The yum ja’ realized that his words had been disobeyed, so he again reached out to the laktyaty and his community:
‘’You saw how the ja’al flooded the houses and the crops near the rivers and streams. The roofs of houses, trees and crops fell by the forces of ik’. Mam flashed and shouted at sunset and nightfall.”
Laktyaty understood that the dreamed message had come from the yum ja’ and after reaching consensus with his family, they decided to bring him an offering and prayers. But suddenly a current of air extinguished the candles and they heard a voice that said:
“So this is how they repay me for the favors I gave them? I inhabit this house and I will not allow it to be destroyed!”

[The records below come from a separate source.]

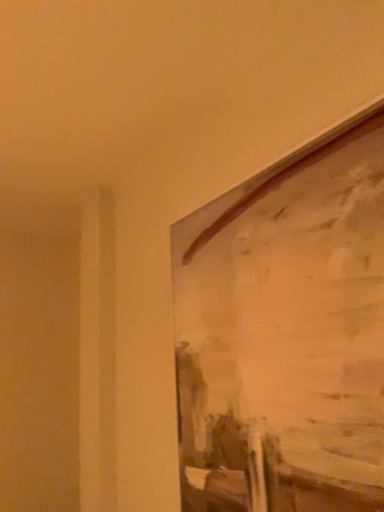 This screenshot has height=512, width=384. What do you see at coordinates (286, 333) in the screenshot?
I see `wooden frame at upper right` at bounding box center [286, 333].

At what (x,y) coordinates should I click in order to perform the action: click on wooden frame at upper right. Please return your answer as a coordinate pair (x, y). The width and height of the screenshot is (384, 512). Looking at the image, I should click on (286, 333).

Measure the distance between wooden frame at upper right and camera.

The distance of wooden frame at upper right from camera is 24.79 inches.

You are a GUI agent. You are given a task and a screenshot of the screen. Output one action in this format:
    pyautogui.click(x=<x>, y=<y>)
    Task: Click on the wooden frame at upper right
    Image resolution: width=384 pixels, height=512 pixels.
    Given the screenshot: What is the action you would take?
    pyautogui.click(x=286, y=333) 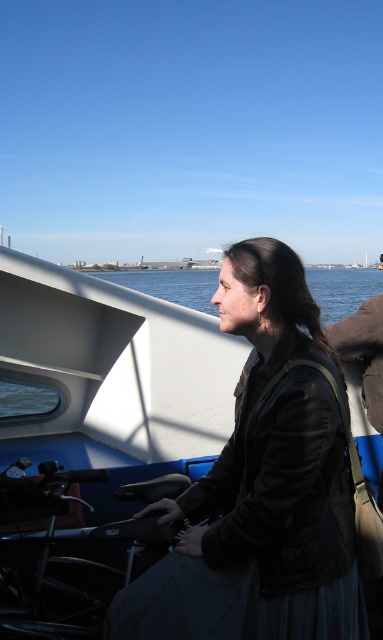 Question: Is white matte boat at center above blue water at upper center?

Choices:
 (A) yes
 (B) no

Answer: (B)

Question: Is the position of white matte boat at center more distant than that of blue water at upper center?

Choices:
 (A) yes
 (B) no

Answer: (B)

Question: Which of the following is the farthest from the observer?

Choices:
 (A) white matte boat at center
 (B) blue water at upper center

Answer: (B)

Question: Which point is closer to the camera?

Choices:
 (A) (325, 284)
 (B) (37, 365)

Answer: (B)

Question: Which of the following is the farthest from the observer?

Choices:
 (A) blue water at upper center
 (B) white matte boat at center

Answer: (A)

Question: Is white matte boat at center further to the viewer compared to blue water at upper center?

Choices:
 (A) no
 (B) yes

Answer: (A)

Laktyaty again tells his family and friends about the event, and manages to convince some of their children so that each year they bring a token of gratitude to the yum ja’. Still not satisfied with this situation, the yum ja’ meets Ik’, Ja‘al and Mam, and each one asks for support to defend the inhabitants of the jungle.
The Ja’al constantly floods the well of Misolha, it makes it deeper and more turbid, and that prevents people from enjoying the natural color and beauty of the water. This in turn generates economic losses for the owners of established businesses there.

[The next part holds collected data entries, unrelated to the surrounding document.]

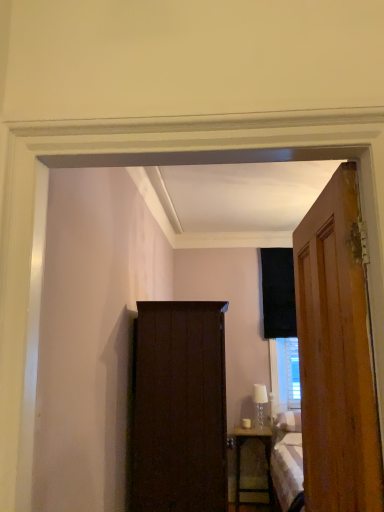 Find the location of `wooden door at right`. wooden door at right is located at coordinates (336, 355).

Describe the element at coordinates (336, 355) in the screenshot. Image resolution: width=384 pixels, height=512 pixels. I see `wooden door at right` at that location.

At what (x,y) coordinates should I click in order to perform the action: click on dark wood cabinet at center. Please return your answer as a coordinate pair (x, y). Looking at the image, I should click on (179, 409).

From a real-world perspective, is dark wood cabinet at center on top of white glass lamp at center?

Correct, in the physical world, dark wood cabinet at center is higher than white glass lamp at center.

From the image's perspective, is dark wood cabinet at center beneath white glass lamp at center?

Actually, dark wood cabinet at center appears above white glass lamp at center in the image.

Consider the image. Based on their sizes in the image, would you say dark wood cabinet at center is bigger or smaller than white glass lamp at center?

Clearly, dark wood cabinet at center is larger in size than white glass lamp at center.

Is wooden nightstand at lower right aimed at wooden door at right?

Yes, wooden nightstand at lower right is facing wooden door at right.

Looking at this image, does wooden nightstand at lower right have a lesser width compared to wooden door at right?

No.

Considering the sizes of objects wooden nightstand at lower right and wooden door at right in the image provided, who is taller, wooden nightstand at lower right or wooden door at right?

Standing taller between the two is wooden door at right.

Relative to wooden nightstand at lower right, is white glass lamp at center in front or behind?

Clearly, white glass lamp at center is behind wooden nightstand at lower right.

Between point (256, 393) and point (269, 438), which one is positioned behind?

The point (256, 393) is more distant.

Could you tell me if white glass lamp at center is turned towards wooden nightstand at lower right?

No.

From the image's perspective, which object appears higher, white glass lamp at center or wooden nightstand at lower right?

From the image's view, white glass lamp at center is above.

In the scene shown: Does white glass lamp at center have a greater height compared to wooden door at right?

In fact, white glass lamp at center may be shorter than wooden door at right.

Is white glass lamp at center looking in the opposite direction of wooden door at right?

No, wooden door at right is not at the back of white glass lamp at center.

Where is `door lying above the white glass lamp at center (from the image's perspective)`? The width and height of the screenshot is (384, 512). door lying above the white glass lamp at center (from the image's perspective) is located at coordinates (336, 355).

From the image's perspective, which is below, white glass lamp at center or wooden door at right?

white glass lamp at center is shown below in the image.

In the image, is wooden door at right positioned in front of or behind wooden nightstand at lower right?

wooden door at right is positioned closer to the viewer than wooden nightstand at lower right.

Is wooden door at right spatially inside wooden nightstand at lower right, or outside of it?

wooden door at right is not enclosed by wooden nightstand at lower right.

From a real-world perspective, is wooden door at right positioned above or below wooden nightstand at lower right?

In terms of real-world spatial position, wooden door at right is above wooden nightstand at lower right.

Considering the sizes of wooden door at right and wooden nightstand at lower right in the image, is wooden door at right wider or thinner than wooden nightstand at lower right?

wooden door at right is thinner than wooden nightstand at lower right.

Considering the sizes of objects wooden nightstand at lower right and dark wood cabinet at center in the image provided, who is thinner, wooden nightstand at lower right or dark wood cabinet at center?

Answer: With smaller width is wooden nightstand at lower right.

Would you say wooden nightstand at lower right is a long distance from dark wood cabinet at center?

Yes.

Between wooden nightstand at lower right and dark wood cabinet at center, which one appears on the left side from the viewer's perspective?

dark wood cabinet at center.

In terms of height, does wooden nightstand at lower right look taller or shorter compared to dark wood cabinet at center?

Clearly, wooden nightstand at lower right is shorter compared to dark wood cabinet at center.

Between dark wood cabinet at center and wooden nightstand at lower right, which one appears on the right side from the viewer's perspective?

Positioned to the right is wooden nightstand at lower right.

Based on the photo, from a real-world perspective, between dark wood cabinet at center and wooden nightstand at lower right, who is vertically higher?

In real-world perspective, dark wood cabinet at center is above.

Is dark wood cabinet at center not within wooden nightstand at lower right?

dark wood cabinet at center lies outside wooden nightstand at lower right's area.

Between point (210, 460) and point (256, 438), which one is positioned behind?

Point (256, 438)

There is a white glass lamp at center. Identify the location of screen door above it (from a real-world perspective). (179, 409).

You are a GUI agent. You are given a task and a screenshot of the screen. Output one action in this format:
    pyautogui.click(x=<x>, y=<y>)
    Task: Click on the nightstand behind the wooden door at right
    This screenshot has width=384, height=512.
    Given the screenshot: What is the action you would take?
    pyautogui.click(x=240, y=461)

Based on their spatial positions, is dark wood cabinet at center or wooden nightstand at lower right closer to white glass lamp at center?

wooden nightstand at lower right is closer to white glass lamp at center.

Considering their positions, is wooden nightstand at lower right positioned further to wooden door at right than dark wood cabinet at center?

wooden nightstand at lower right.

Based on the photo, estimate the real-world distances between objects in this image. Which object is closer to wooden nightstand at lower right, dark wood cabinet at center or white glass lamp at center?

Based on the image, white glass lamp at center appears to be nearer to wooden nightstand at lower right.

Based on their spatial positions, is wooden nightstand at lower right or wooden door at right closer to dark wood cabinet at center?

wooden door at right is closer to dark wood cabinet at center.

Looking at the image, which one is located further to wooden nightstand at lower right, wooden door at right or white glass lamp at center?

wooden door at right lies further to wooden nightstand at lower right than the other object.

From the picture: Based on their spatial positions, is wooden nightstand at lower right or dark wood cabinet at center closer to white glass lamp at center?

wooden nightstand at lower right is positioned closer to the anchor white glass lamp at center.

When comparing their distances from white glass lamp at center, does wooden nightstand at lower right or wooden door at right seem closer?

Among the two, wooden nightstand at lower right is located nearer to white glass lamp at center.

Considering their positions, is wooden door at right positioned further to dark wood cabinet at center than white glass lamp at center?

white glass lamp at center.

Identify the location of screen door between wooden door at right and wooden nightstand at lower right along the z-axis. This screenshot has height=512, width=384. (179, 409).

Identify the location of nightstand between wooden door at right and white glass lamp at center along the z-axis. (240, 461).

At what (x,y) coordinates should I click in order to perform the action: click on screen door located between wooden door at right and white glass lamp at center in the depth direction. Please return your answer as a coordinate pair (x, y). Image resolution: width=384 pixels, height=512 pixels. Looking at the image, I should click on (179, 409).

Identify the location of nightstand between dark wood cabinet at center and white glass lamp at center in the front-back direction. (240, 461).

The Ik’, is in charge of sweeping the clouds to other places and with its blowing it also often generates large fires in the mountains and in the crops in the burning season. It also creates a whirlpool to trap and submerge people in the depths of the waterfall.
The Mam, for his part, flashes and shouts the passage of the ik’ and ja’al; he burns the looters physically and spiritually and when he can, he goes back to hiding the treasures in inaccessible places.
The yum ja’ is still alive and constantly visits the community of San Miguel.